MyFairGreenTurtle · 13/12/2025 22:24

Because I want her to have a good social life. And tbh I've realised that I have been viewing her as having youthful stupidity (which is my bad).

This has reminded me of an incident when she was 21. She had the same group of friends round one summer evening and despite being asked to stay off the lawn because it had just been re-seeded, they dragged garden furniture across it, spilled loads of vodka on it and did a "slip and slide" for fun. The lawn was completely churned up and we had to re-seed the whole thing. At the time she apologised, offered to help re-seed it but in reality it was left for us to deal with.

Now I'm realising how stupid I've been just enabling her

This is outrageous. Even at 21 I would never have dreamed of treating my parents with such disrespect. They would have torn a strip off me if I had, and rightly so.

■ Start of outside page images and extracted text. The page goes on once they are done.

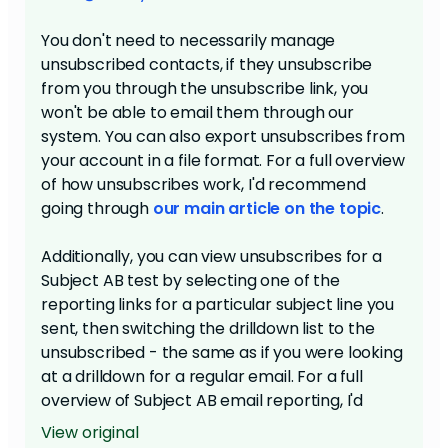
You don't need to necessarily manage
unsubscribed contacts, if they unsubscribe
from you through the unsubscribe link, you
won't be able to email them through our
system. You can also export unsubscribes from
your account in a file format. For a full overview
of how unsubscribes work, I'd recommend
going through
our main article on the topic
.
Additionally, you can view unsubscribes for a
Subject AB test by selecting one of the
reporting links for a particular subject line you
sent, then switching the drilldown list to the
unsubscribed - the same as if you were looking
at a drilldown for a regular email. For a full
overview of Subject AB email reporting, I'd
recommend
taking a look at this article
.
View original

26 is not young. You are doing her no favours by allowing her to think she can disrespect family, or anyone else for that matter. She has been an adult for almost a decade! I would be coming down on her hard, and setting some new boundaries. Firstly, paying proper rent (to pay off all the damage and then as a life lesson that everything is not handed to you in a silver platter…), secondly, absolutely no friends over. If she wants to “have a good social life” she can jolly well do it somewhere else until she has proven she can be trusted to manage herself and her friends’ manners properly.